Making it functionally different in this manner would provide points that IS Lasers excel and points Clan Lasers excel. In this example IS lasers would lose less potential damage and deal more damage per tick when raked across a Light or if you targeted the CT and they twisted properly to spread the damage across multiple components. In this example Clan Lasers would do significantly more damage when held to a single component, either against a target that gives you the face time to core their CT or if you knew the enemy was going to twist so you aimed for the arm/ST to chew your way in with raw damage (or if they twisted too soon and had the majority of the burn on one component.)
By that same line bonus damage could be given to autocannons for hitting the same section repeatedly, either from pellet clusters or holding the burst fire Ultras on mark.
Notice how there isn't a talk about increasing the burn time or the like, rather mechanics that reward counterplay of your opponents defensive actions. A step down in base performance compared to IS tech with a leap forward in effectiveness for proper use.
Following a design path like this properly introduces Clan Tech as a sidegrade to baseline and not an upgrade from the baseline. This removes the need to use restrictions in the Omnimech system to balance out Clan vs IS tech and instead measures the effectiveness of one tech pool directly against the other. Succeeding in this opens the door to mixed tech and Clan Battlemechs without throwing the entire traipse act of game balance out the window.

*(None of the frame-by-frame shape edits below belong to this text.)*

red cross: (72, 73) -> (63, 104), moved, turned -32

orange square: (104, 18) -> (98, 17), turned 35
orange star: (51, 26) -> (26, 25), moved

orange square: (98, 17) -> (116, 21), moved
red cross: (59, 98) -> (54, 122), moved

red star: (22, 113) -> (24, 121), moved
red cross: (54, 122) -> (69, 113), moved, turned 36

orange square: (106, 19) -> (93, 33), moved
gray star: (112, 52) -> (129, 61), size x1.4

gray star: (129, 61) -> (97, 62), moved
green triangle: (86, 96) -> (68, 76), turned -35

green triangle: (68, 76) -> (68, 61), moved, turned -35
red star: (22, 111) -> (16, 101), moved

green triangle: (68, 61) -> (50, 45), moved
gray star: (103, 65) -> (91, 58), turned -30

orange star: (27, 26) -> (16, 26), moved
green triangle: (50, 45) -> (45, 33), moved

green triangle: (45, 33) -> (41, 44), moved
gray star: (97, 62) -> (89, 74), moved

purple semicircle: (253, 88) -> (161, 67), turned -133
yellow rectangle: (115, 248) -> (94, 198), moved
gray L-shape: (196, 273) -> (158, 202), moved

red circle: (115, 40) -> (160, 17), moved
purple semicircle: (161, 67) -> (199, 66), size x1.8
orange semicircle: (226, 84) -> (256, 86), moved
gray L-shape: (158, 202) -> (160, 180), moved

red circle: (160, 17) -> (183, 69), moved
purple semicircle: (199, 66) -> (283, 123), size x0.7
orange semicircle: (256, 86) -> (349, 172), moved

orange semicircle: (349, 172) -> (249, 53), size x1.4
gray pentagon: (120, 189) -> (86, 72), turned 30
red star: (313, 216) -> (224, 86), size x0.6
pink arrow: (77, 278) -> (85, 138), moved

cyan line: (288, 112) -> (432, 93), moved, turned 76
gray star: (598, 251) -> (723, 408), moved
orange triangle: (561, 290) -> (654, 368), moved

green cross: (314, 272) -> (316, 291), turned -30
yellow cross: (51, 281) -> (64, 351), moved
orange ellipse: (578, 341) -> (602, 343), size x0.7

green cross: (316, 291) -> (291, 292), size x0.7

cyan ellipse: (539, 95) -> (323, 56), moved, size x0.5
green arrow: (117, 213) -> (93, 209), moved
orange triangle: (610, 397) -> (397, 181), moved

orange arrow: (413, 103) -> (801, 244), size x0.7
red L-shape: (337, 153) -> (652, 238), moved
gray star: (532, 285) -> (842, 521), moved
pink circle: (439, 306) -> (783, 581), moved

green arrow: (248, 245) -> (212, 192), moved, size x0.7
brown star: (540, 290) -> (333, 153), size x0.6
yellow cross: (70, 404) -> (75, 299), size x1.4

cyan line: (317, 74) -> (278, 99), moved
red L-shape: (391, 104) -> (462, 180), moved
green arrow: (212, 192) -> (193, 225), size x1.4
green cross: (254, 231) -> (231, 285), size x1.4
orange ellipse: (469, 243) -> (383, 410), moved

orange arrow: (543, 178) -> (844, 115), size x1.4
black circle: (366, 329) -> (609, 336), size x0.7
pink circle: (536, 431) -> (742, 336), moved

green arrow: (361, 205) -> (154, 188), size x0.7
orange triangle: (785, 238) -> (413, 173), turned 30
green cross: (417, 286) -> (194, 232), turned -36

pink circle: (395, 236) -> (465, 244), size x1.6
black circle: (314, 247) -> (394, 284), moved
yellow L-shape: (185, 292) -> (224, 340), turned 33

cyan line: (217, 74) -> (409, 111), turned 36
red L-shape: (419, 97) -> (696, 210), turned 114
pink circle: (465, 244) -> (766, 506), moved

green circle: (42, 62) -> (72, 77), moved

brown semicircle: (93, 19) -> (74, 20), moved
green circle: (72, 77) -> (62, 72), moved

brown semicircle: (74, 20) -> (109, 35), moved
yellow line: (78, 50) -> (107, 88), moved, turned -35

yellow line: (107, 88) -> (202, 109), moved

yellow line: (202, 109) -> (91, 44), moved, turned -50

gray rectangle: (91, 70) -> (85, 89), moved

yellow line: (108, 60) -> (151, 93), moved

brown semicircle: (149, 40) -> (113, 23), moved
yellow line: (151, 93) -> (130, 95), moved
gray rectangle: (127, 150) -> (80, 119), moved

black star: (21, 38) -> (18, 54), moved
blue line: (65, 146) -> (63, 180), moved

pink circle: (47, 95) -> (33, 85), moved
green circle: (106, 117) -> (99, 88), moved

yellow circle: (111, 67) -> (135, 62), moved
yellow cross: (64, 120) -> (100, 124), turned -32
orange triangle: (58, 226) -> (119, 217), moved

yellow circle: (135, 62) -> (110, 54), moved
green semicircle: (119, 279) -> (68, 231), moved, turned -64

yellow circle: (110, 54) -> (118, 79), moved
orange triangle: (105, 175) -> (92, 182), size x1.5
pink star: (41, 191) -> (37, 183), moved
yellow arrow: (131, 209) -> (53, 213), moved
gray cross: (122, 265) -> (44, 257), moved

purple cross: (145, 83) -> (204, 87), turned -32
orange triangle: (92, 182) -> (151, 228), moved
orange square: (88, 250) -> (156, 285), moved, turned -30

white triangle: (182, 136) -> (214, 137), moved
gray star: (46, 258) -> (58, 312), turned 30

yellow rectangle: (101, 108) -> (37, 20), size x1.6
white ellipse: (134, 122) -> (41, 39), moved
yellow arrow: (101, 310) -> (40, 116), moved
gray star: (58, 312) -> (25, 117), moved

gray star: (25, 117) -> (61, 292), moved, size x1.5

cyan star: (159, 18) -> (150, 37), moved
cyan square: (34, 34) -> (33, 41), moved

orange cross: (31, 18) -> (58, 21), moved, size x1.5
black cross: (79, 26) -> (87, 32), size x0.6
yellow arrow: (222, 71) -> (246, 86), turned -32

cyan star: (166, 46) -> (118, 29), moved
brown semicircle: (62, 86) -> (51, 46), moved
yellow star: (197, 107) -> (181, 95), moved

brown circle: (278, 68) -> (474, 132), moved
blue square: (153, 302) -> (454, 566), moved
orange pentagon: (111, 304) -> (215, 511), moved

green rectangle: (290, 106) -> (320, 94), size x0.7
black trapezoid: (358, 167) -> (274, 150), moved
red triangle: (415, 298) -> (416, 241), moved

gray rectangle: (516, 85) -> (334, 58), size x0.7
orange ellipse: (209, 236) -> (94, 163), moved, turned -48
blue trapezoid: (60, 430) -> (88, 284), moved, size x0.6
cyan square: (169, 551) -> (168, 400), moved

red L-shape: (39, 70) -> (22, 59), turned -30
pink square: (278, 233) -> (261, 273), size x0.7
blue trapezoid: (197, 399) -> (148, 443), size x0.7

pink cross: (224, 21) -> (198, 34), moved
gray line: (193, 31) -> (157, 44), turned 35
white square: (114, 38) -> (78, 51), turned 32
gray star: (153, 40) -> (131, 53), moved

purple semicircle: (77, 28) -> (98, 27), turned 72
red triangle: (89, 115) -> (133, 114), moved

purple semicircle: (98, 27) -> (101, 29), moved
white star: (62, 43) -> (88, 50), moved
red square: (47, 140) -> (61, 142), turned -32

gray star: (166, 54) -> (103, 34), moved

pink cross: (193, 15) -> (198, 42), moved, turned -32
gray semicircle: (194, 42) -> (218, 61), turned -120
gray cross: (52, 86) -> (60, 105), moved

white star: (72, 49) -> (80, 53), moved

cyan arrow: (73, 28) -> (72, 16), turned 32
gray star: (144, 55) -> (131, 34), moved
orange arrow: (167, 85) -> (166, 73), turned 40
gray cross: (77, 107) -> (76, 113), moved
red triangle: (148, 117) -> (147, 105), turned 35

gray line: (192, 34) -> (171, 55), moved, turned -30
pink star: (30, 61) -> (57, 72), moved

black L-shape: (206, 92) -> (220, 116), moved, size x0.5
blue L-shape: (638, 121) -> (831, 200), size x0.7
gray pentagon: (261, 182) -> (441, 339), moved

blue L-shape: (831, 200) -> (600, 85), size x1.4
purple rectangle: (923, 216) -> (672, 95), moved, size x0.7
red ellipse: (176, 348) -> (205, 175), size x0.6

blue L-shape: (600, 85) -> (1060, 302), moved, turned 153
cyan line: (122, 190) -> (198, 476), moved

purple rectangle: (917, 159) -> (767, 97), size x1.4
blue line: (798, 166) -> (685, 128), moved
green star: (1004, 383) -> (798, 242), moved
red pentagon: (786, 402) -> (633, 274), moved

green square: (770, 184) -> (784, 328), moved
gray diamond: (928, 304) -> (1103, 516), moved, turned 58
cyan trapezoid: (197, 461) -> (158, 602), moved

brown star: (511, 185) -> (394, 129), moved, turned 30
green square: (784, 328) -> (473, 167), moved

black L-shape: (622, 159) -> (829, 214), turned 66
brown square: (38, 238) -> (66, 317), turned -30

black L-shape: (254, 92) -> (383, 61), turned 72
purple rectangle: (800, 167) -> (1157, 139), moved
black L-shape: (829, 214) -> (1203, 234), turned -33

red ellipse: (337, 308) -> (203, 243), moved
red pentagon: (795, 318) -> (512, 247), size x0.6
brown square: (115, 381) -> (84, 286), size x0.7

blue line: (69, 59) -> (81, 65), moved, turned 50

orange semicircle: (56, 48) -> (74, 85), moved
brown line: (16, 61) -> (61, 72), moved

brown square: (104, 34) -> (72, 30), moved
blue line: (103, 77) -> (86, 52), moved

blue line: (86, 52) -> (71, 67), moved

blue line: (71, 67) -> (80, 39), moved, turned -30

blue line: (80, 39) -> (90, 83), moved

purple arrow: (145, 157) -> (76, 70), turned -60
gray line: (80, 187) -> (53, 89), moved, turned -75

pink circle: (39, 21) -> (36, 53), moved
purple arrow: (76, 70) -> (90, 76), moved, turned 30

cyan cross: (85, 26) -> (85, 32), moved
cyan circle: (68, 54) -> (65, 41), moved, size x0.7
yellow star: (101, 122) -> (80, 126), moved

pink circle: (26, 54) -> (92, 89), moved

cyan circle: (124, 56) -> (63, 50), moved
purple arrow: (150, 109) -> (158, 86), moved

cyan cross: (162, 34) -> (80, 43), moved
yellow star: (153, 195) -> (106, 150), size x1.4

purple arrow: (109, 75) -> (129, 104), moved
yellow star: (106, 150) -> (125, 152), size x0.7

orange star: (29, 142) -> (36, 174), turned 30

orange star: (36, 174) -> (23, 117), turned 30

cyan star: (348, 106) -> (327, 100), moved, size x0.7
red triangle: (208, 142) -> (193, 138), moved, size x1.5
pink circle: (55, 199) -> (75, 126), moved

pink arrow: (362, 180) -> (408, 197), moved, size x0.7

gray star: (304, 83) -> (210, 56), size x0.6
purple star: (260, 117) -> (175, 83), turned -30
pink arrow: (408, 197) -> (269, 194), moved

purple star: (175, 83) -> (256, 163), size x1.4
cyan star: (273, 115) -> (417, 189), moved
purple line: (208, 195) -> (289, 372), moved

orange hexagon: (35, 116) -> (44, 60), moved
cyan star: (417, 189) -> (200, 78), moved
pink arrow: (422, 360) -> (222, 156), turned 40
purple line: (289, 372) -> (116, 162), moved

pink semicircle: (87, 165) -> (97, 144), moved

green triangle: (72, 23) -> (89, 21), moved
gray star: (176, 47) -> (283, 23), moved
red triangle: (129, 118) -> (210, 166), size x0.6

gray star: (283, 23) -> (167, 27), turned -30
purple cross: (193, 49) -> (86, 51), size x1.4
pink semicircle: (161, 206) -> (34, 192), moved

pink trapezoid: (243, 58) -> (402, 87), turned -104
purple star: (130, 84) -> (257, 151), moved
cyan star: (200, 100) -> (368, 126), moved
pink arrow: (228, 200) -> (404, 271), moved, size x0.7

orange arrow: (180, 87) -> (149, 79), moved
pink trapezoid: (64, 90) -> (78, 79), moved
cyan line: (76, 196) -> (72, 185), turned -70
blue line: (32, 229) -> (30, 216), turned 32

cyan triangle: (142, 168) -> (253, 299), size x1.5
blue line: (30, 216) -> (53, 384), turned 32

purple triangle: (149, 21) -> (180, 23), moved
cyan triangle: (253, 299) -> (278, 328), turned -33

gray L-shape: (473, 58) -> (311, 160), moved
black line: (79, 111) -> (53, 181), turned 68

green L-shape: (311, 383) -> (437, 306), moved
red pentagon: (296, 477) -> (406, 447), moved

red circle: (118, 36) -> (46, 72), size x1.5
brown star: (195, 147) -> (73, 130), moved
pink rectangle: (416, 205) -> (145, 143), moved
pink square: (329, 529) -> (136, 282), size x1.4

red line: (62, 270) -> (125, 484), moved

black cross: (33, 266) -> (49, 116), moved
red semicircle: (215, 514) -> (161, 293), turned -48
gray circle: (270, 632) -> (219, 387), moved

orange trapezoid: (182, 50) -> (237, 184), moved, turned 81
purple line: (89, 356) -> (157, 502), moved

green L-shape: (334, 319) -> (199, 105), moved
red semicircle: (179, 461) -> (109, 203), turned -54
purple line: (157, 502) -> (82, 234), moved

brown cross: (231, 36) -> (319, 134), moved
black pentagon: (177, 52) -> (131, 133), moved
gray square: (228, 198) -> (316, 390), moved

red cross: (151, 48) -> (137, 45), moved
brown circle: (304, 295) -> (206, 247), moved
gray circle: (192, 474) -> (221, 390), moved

Sounds like someone has a beef with you. Wonder what made him so salty?

(BTW, this debate has raged since the old street fighter days at least.... all the scrubs used Chun Li and Guile, end later Vega and MBison because they were the easiest to use and "git gud" with, fast. And generally considered the cheesiest and looked down on by the upper tier competitors. You go to the regionals and up, and you'd see the real pros playing Ken, primarily, but the occasional iconoclast who'd break the top tiers in Zangief, EHonda, etc.)
I still see this today, except gamers as a whole,. seem to gravitate to the path of least resistance, period, and the concept of high learning curve, high reward is either foreign or they feel it puts something unfairly out of reach. Sad. Back in the day, we either practiced til we could reach it, or accepted we weren't getting to the top of the mountain, instead of insisting all characters be metacheese like Chu Li or Guile, or they were "bad".
Different game, obviously, but the principle hasn't changed.